NASCAR


Pontiac 400

Hungry for a win, Jeff Gordon found early-season racing on Richmond's short track very much to his taste

by Bruce Newman

The Skinny
blankThe Pontiac 400 provided a series of 1996 firsts for Jeff Gordon. He led his first lap of the '96 season, finished his first race and, most important, earned his first win.
Top 5 Finishers
(Margin of victory: .56 of a second)
Jeff Gordon, Chevrolet, 400 laps at 102.750 mph
Dale Jarrett, Ford, 400 laps
Ted Musgrave, Ford, 400 laps
Jeff Burton, Ford, 400 laps
Mark Martin, Ford, 400 laps
Race Facts
blank 2 hours, 55 minutes, 11 seconds;
8 flags, 36 laps run under caution
Fastest Qualifier
blank Terry Labonte
123.728 mph
Series Leaders
blank with point totals (and points earned this weekend)
1 Dale Jarrett530 (175)
2 Jeff Burton 444 (165)
3 Ricky Rudd441 (138)
4 Dale Earnhardt425 (70)
5 Ricky Craven406 (112)

For the first two races of the 1996 season, the only things defending Winston Cup champion Jeff Gordon seemed able to do quickly were work his way backward through the field and go nowhere in the series point standings. Maybe it was a little too soon to start panicking; after all, the Winston Cup drama plays out over nine months and 31 races. But before the start of the Pontiac 400 at Richmond International Raceway, Gordon was growing concerned. Quickly.

He had finished 42nd at Daytona and 40th at Rockingham. And after ending 1995's championship run with finishes of 30th, 20th, 5th and 32nd, NASCAR's telegenic young star found himself in the throes of what looked like a slump. "This sport can humble you real quick," Gordon had said after blowing his engine at Rockingham. "You think you're on top of the world—and the next thing you know, you're spun around backward."

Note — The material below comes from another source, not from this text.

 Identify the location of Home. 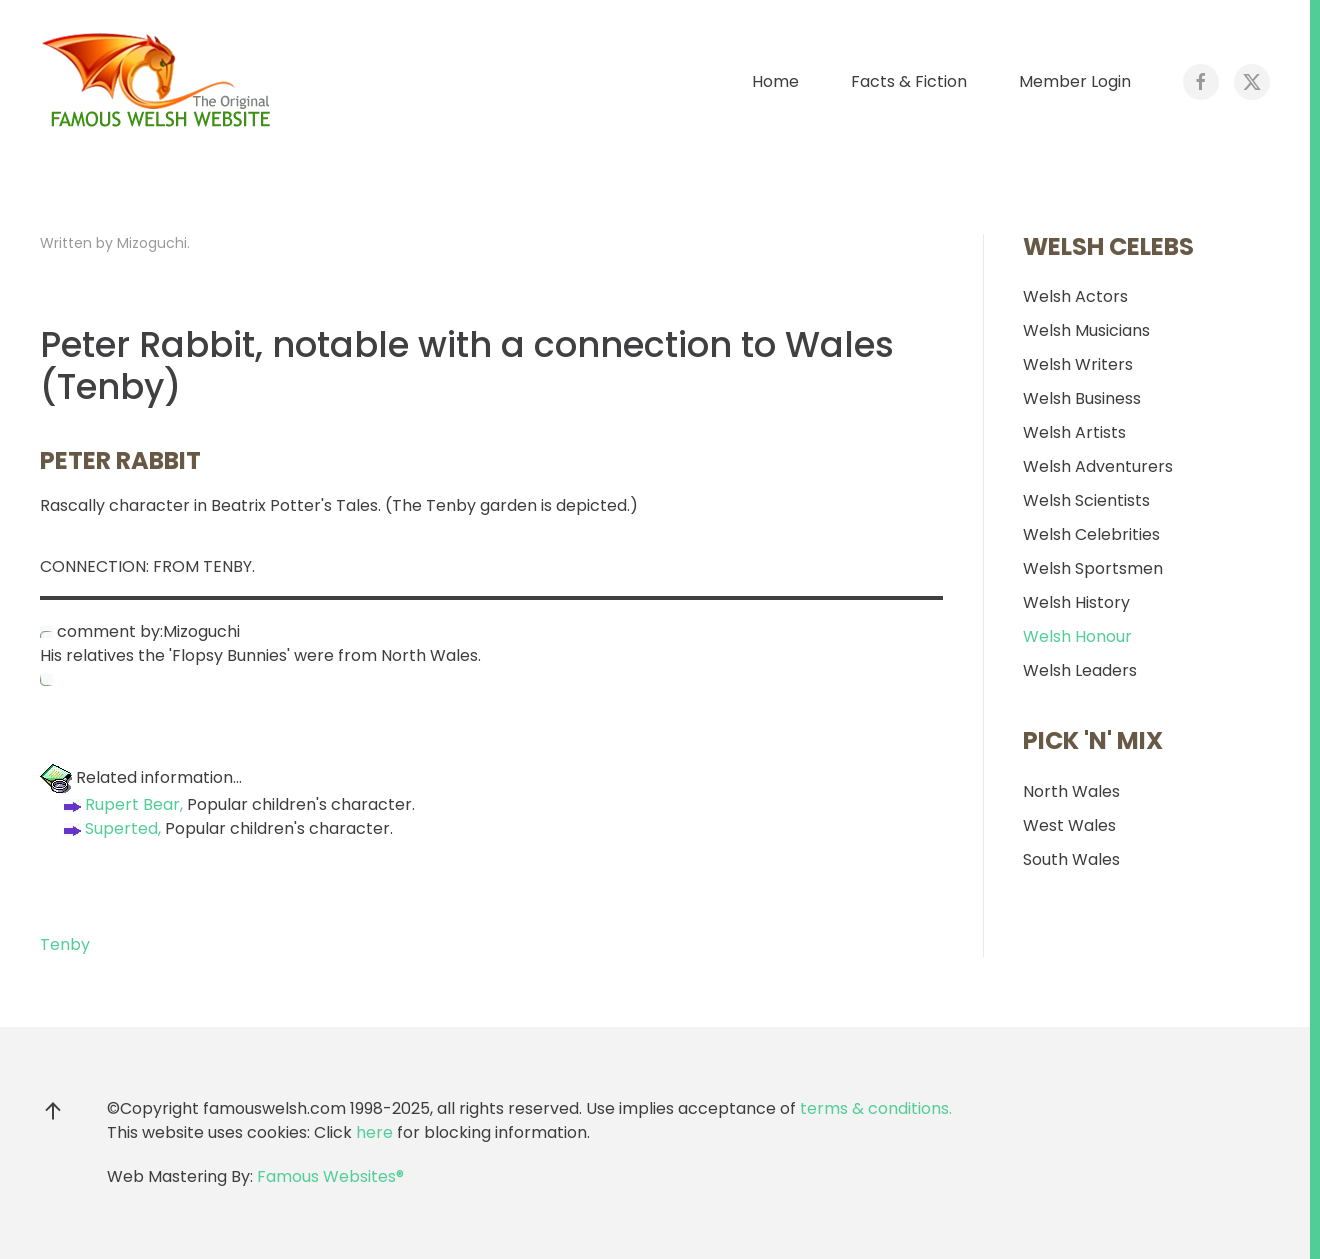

But at Richmond it was much of the rest of the field that was spun around backward when it counted most for the victorious Gordon. He led for the last 50 laps, which featured five cautions, and by staying in the lead was able to avoid the roughhousing. He and his Chevrolet Monte Carlo advanced from fourth to first during the final round of pit stops and held off the onrushing Thunderbird of Dale Jarrett, who tightened his grip on the points lead and found the mystical groove that was allowing him, for the first time in his 12-year Winston Cup career, to go fast at every racetrack.

Gordon

Gordon could smile after the slump was over.

photograph by
George Tiedemann


"Things are going our way," Jarrett conceded cautiously after the race. "We'll see how we handle the adversity when it comes, because it's going to come sometime during the year." A smiling Gordon agreed: "You start to lose that confidence, and you just don't know if you can win. The last two races have been pretty hard on our guys. Momentum can do a lot for you, and this is the momentum we needed."